- Born: 1972 or 1973 (age 52–53) Portugal
- Occupation: Formula One Race Director
- Years active: 2024–present
- Predecessor: Niels Wittich

= Rui Marques (Formula One) =

Portuguese motorsport official

Rui Marques (born 1972 or 1973) is a Portuguese motorsport official who currently serves as the Formula One race director. He was promoted to the position in November 2024.

== Career ==

=== Early career ===
Marques began his career at the Fédération Internationale de l'Automobile in 2012. He previously worked in karting in his home country of Portugal, and also as the race director for the World Touring Car Championship. He has also served as a track marshal, scrutineer, and steward.

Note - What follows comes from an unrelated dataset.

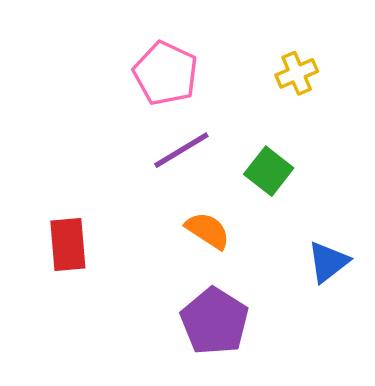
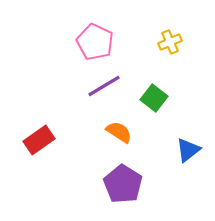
red rectangle: (68, 244) -> (39, 140), turned 60

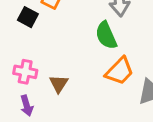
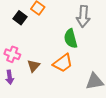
orange trapezoid: (120, 71) -> (63, 63), moved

From 2022 to 2024, Marques served as the race director for Formula 2 and Formula 3. He also directed the 2024 Macau Grand Prix, which featured a large number of red flags and safety cars across the weekend.

=== Formula One ===
Marques was promoted to the position of Formula One race director prior to the 2024 Las Vegas Grand Prix, after his predecessor Niels Wittich departed from the role. During the Las Vegas weekend, Marques was complimented by GPDA Director and Mercedes driver George Russell and Ferrari driver Carlos Sainz Jr. for his swift response to criticism regarding track markings.

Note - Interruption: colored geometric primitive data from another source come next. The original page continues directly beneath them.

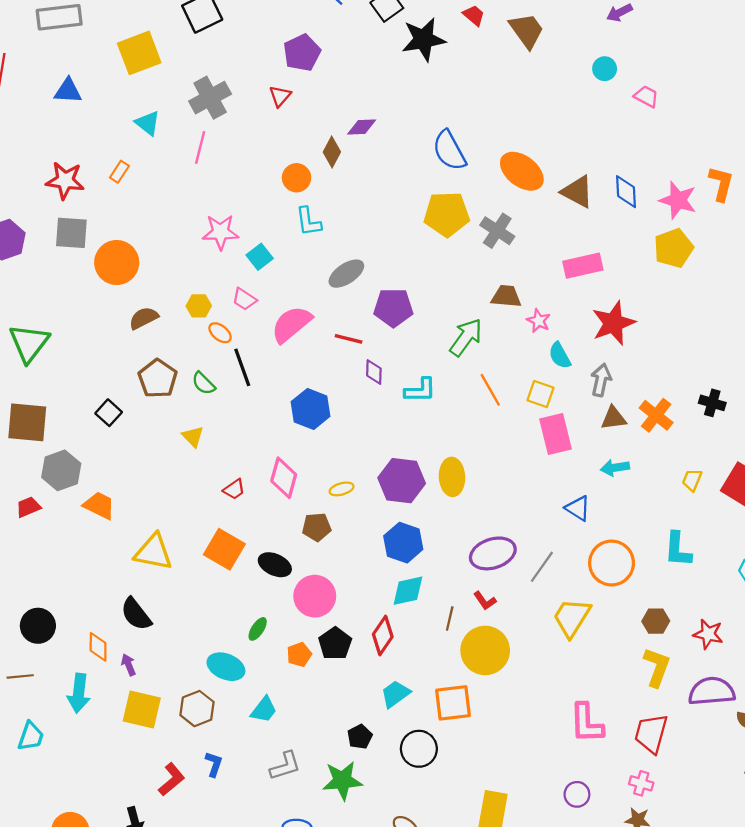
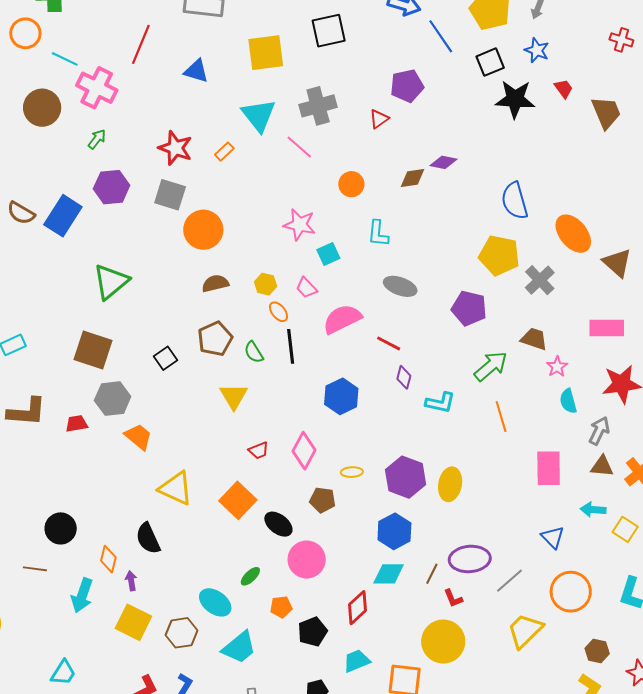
cyan triangle: (148, 123) -> (259, 115), size x1.5
pink line: (200, 147) -> (299, 147), turned -76
brown diamond: (332, 152) -> (413, 178), turned 40
orange circle: (297, 178) -> (351, 184), moved
gray ellipse: (346, 274) -> (400, 286), turned 40
purple pentagon: (393, 308) -> (469, 308), moved
yellow square: (541, 394) -> (625, 529), moved
yellow triangle: (193, 437) -> (234, 396), size x1.4
brown line: (450, 618) -> (432, 574), moved
black pentagon: (335, 643) -> (313, 632), moved
cyan trapezoid: (264, 710) -> (239, 647), size x1.4
cyan trapezoid: (31, 736) -> (63, 673), moved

Marques was set to be replaced by Janette Tan as the Formula 2 race director, but she was unexpectedly removed from her position shortly before the 2024 Qatar Grand Prix. As a result, Marques was forced to serve as both the Formula One and Formula 2 race director for the Qatar and Abu Dhabi rounds. He continued in his role for the 2025 Formula One season alongside Claire Dubbelman, who served as his permanent deputy. Remaining in the position for 2026, Paul Burns replaced Dubbelman as his deputy.